さらに、この挑戦を支えているのが、東京での経験を持つ椎葉さんならではの視点です。

「椎葉村にとって当たり前のものが、村外の人から見ると当たり前ではない。身近にあるものの魅力を、東京から戻ってきた視点で理解し、お菓子に込めることが大切だと考えています」
地域資源が持つ背景や魅力を丁寧に理解し、商品の物語として伝える。そうすることで、加工品は単なる商品以上の価値を持つようになる。固定概念を超える勇気が、今の「菓te-ri」の挑戦と地域産業を支える仕組みを形作っています。
椎葉さんが取り組む、新たな挑戦。

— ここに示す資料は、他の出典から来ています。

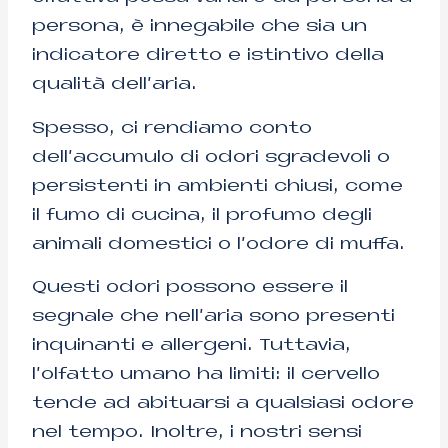
persona, è innegabile che sia un
indicatore diretto e istintivo della
qualità dell’aria.
Spesso, ci rendiamo conto
dell’accumulo di odori sgradevoli o
persistenti in ambienti chiusi, come
il fumo di cucina, il profumo degli
animali domestici o l’odore di muffa.
Questi odori possono essere il
segnale che nell’aria sono presenti
inquinanti e allergeni. Tuttavia,
l’olfatto umano ha limiti: il cervello
tende ad abituarsi a qualsiasi odore
nel tempo. Inoltre, i nostri sensi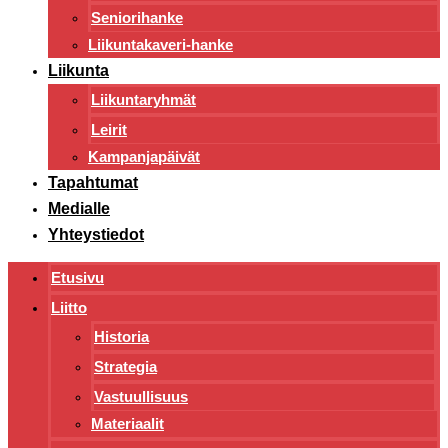
Seniorihanke
Liikuntakaveri-hanke
Liikunta
Liikuntaryhmät
Leirit
Kampanjapäivät
Tapahtumat
Medialle
Yhteystiedot
Etusivu
Liitto
Historia
Strategia
Vastuullisuus
Materiaalit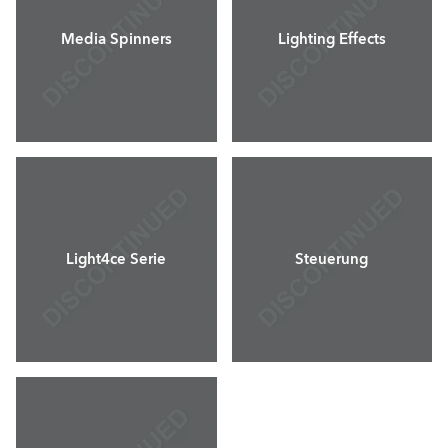
Media Spinners
Lighting Effects
Light4ce Serie
Steuerung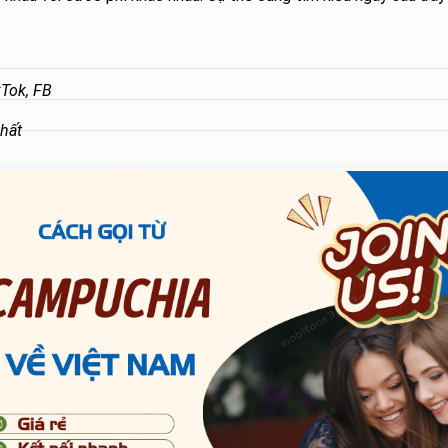
Tok, FB
nhất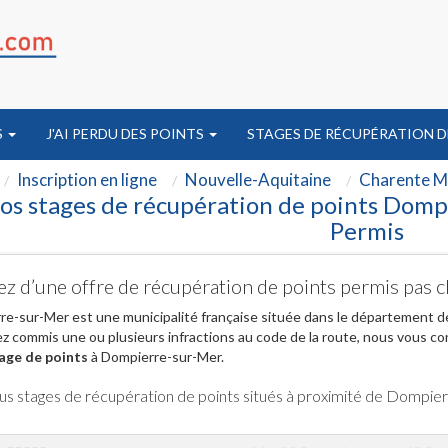
S
J'AI PERDU DES POINTS
STAGES DE RÉCUPÉRATION D
Inscription en ligne
Nouvelle-Aquitaine
Charente Ma
os stages de récupération de points Domp
Permis
ez d’une offre de récupération de points permis pas
e-sur-Mer est une municipalité française située dans le département de
z commis une ou plusieurs infractions au code de la route, nous vous co
age de points
à Dompierre-sur-Mer.
us stages de récupération de points situés à proximité de Dompie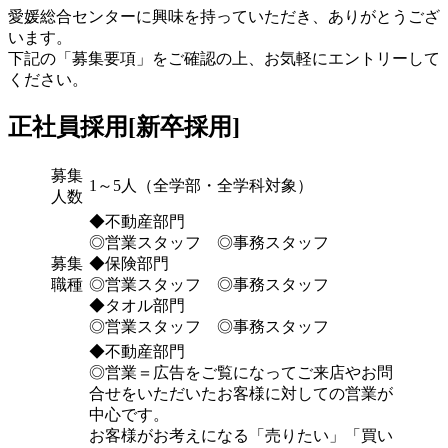
愛媛総合センターに興味を持っていただき、ありがとうござ
います。
下記の「募集要項」をご確認の上、お気軽にエントリーして
ください。
正社員採用[新卒採用]
募集
1～5人（全学部・全学科対象）
人数
◆不動産部門
◎営業スタッフ ◎事務スタッフ
募集
◆保険部門
職種
◎営業スタッフ ◎事務スタッフ
◆タオル部門
◎営業スタッフ ◎事務スタッフ
◆不動産部門
◎営業＝広告をご覧になってご来店やお問
合せをいただいたお客様に対しての営業が
中心です。
お客様がお考えになる「売りたい」「買い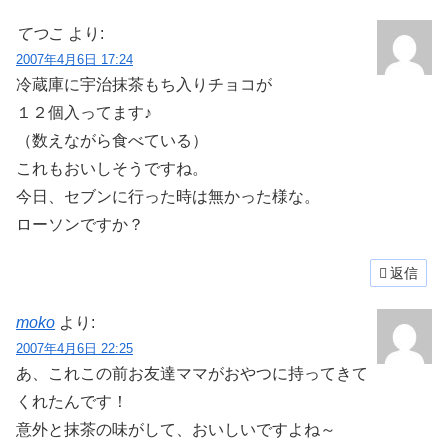
てつこ
より:
2007年4月6日 17:24
冷蔵庫に宇治抹茶もち入りチョコが
１２個入ってます♪
（数えながら食べている）
これもおいしそうですね。
今日、セブンに行った時は無かった様な。
ローソンですか？
返信
moko
より:
2007年4月6日 22:25
あ、これこの前お友達ママがおやつに持ってきて
くれたんです！
意外と抹茶の味がして、おいしいですよね～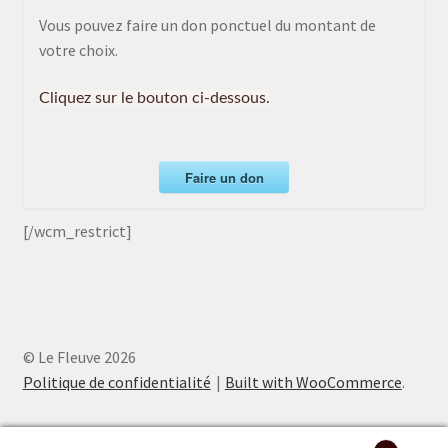
Vous pouvez faire un don ponctuel du montant de
votre choix.
Cliquez sur le bouton ci-dessous.
Faire un don
[/wcm_restrict]
© Le Fleuve 2026
Politique de confidentialité
Built with WooCommerce
.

それは、宮崎の蒸留所や酒蔵とコラボレーションし、素材と製法にこだわったバターサンドを展開することです。
第1弾として発売されたのが、宮崎県・延岡市の「佐藤焼酎製造場」が手がけるシングルモルトウイスキーを使った「焦がしバターサンド〈天の刻印仕込み〉」です。焼酎文化が根強い宮崎県の特性を活かした一品となりました。

「バターサンドを通して、宮崎県産の焼酎やワイン、ウイスキーに興味を持ってもらえたら、ただのスイーツを超えて“地酒を知ってもらう入口”になれると思うんです。次は都農(つの)町にある『都農ワイン』さんとのコラボも控えています」と椎葉さんは教えてくれました。

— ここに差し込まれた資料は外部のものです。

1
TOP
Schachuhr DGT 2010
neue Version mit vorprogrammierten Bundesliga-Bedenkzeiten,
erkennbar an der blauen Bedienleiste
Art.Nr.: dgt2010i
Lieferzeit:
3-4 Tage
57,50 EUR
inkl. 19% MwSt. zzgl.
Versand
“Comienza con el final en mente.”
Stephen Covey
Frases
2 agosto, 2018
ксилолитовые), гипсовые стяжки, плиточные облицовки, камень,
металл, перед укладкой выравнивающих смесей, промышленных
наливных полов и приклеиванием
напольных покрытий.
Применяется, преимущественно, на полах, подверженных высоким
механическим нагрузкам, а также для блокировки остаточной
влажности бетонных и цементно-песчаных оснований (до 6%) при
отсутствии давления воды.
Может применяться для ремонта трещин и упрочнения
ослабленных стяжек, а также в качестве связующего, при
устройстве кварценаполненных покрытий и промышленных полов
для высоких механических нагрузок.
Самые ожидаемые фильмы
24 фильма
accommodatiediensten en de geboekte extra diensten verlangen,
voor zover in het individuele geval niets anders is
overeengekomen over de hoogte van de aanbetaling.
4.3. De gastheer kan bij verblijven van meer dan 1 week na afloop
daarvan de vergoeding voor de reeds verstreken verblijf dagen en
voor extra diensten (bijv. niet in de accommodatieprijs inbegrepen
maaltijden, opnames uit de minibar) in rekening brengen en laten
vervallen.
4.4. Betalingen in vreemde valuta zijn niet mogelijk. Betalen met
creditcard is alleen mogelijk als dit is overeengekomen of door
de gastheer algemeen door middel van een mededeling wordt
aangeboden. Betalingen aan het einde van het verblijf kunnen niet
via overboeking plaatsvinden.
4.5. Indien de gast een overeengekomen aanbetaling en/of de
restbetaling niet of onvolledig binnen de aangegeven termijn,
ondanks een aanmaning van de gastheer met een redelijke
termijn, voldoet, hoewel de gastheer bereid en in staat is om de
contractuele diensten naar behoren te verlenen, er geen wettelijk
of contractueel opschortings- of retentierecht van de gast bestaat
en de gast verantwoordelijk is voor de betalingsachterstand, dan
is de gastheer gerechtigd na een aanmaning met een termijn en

椎葉さんの挑戦はバターサンドだけにとどまりません。2025年8月には、酒造の協力を得て、念願だった椎葉村産のお米を使用した日本酒の製造販売が始まりました。実は椎葉さんが加工品を作ろうと最初に夢見ていたのは、日本酒づくりだったのだそう。
「バターサンドを通して知識や人脈が生まれテレビ局の方や酒造の方とのつながりを得ることができました。バターサンドがあったからこそ、日本酒作りもスムーズに進めることができたんです」
一直線に日本酒の製造を目指すのではなく、椎葉さんは目の前で困っている農家のために、そして自分自身が椎葉村で事業を続けていくために、まずできることから取り組む道を選びました。その歩みが「宮崎バターサンド」を生み、「日本酒作り」という夢への道を開いていったのです。

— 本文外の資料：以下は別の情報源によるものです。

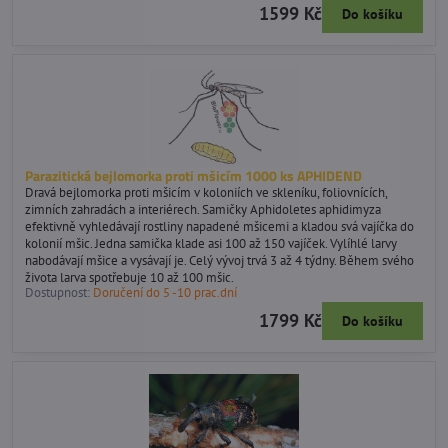
1599 Kč
Do košíku
Parazitická bejlomorka proti mšicím 1000 ks APHIDEND
Dravá bejlomorka proti mšicím v koloniích ve skleníku, foliovnících,
zimních zahradách a interiérech. Samičky Aphidoletes aphidimyza
efektivně vyhledávají rostliny napadené mšicemi a kladou svá vajíčka do
kolonií mšic. Jedna samička klade asi 100 až 150 vajíček. Vylíhlé larvy
nabodávají mšice a vysávají je. Celý vývoj trvá 3 až 4 týdny. Během svého
života larva spotřebuje 10 až 100 mšic.
Dostupnost:
Doručení do 5 -10 prac.dní
1799 Kč
Do košíku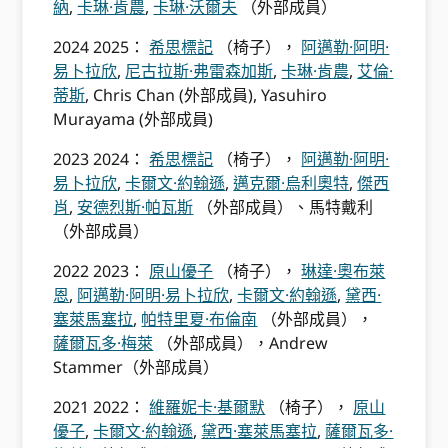
納
,
卡琳·肯農
,
卡琳·沃爾夫
（外部成員）
2024 2025：
希思標記
（椅子），
阿邁勒·阿明·
易卜拉欣
,
尼古拉斯·弗雷森加斯
,
卡琳·肯農
,
艾倫·
蒂斯
, Chris Chan (外部成員), Yasuhiro
Murayama (外部成員)
2023 2024：
希思標記
（椅子），
阿邁勒·阿明·
易卜拉欣
,
卡爾文·約翰遜
,
邁克爾·烏利奧特
,
傑西
肖
,
安德烈斯·帕瓦斯
（外部成員）、馬特戴利
（外部成員）
2022 2023：
原山優子
（椅子），
琳達·奧布萊
恩
,
阿邁勒·阿明·易卜拉欣
,
卡爾文·約翰遜
,
黛西·
塞萊馬塞拉
,
帕特里夏·布倫南
（外部成員），
薩爾瓦多·梅萊
（外部成員），Andrew
Stammer（外部成員）
2021 2022：
維羅妮卡·基爾默
（椅子），
原山
優子
,
卡爾文·約翰遜
,
黛西·塞萊馬塞拉
,
薩爾瓦多·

夢を急がず、地域に寄り添いながら挑戦する。その選択は、地域と自分の未来を同時に育てる道へと続いていました。
「自分の夢」と「地域の未来」。その両立は、最初から器用に両立できるものではありません。 けれど、いま隣にいる誰かの困りごとに応えること、地域が抱える課題にひとつずつ向き合うことが、やがて自分の夢を叶える近道になっていくのかもしれません。
椎葉さんの歩みが示すのは、「夢」と「地域のためのこと」が対立するのではなく、同じ1本の道でつながっているということ。その道は決して最短距離ではないかもしれないけれど、丁寧に歩いたその先に、自分の夢で地域の未来が輝く世界が広がっているのではないでしょうか。
夢と地域の未来をいつか重ね合わせるために——
アナタが今日、一番近くにいる誰かのためにできることは何でしょうか?
Editor's Note
椎葉さんが綴っている「菓te-ri」のブログでは、椎葉村の魅力や生産者の紹介が定期的に発信されています。その力強い文章から伝わるアツい想いは、取材を通してさらに確かなものになりました。言葉だけでなく、その語り口や笑顔からもあふれる、「ふるさとを誇りたい」という真っ直ぐな気持ち。「宮崎は、野菜もお肉もフルーツも何を食べても美味しいんですよ」と心から嬉しそうに語る笑顔が忘れられません。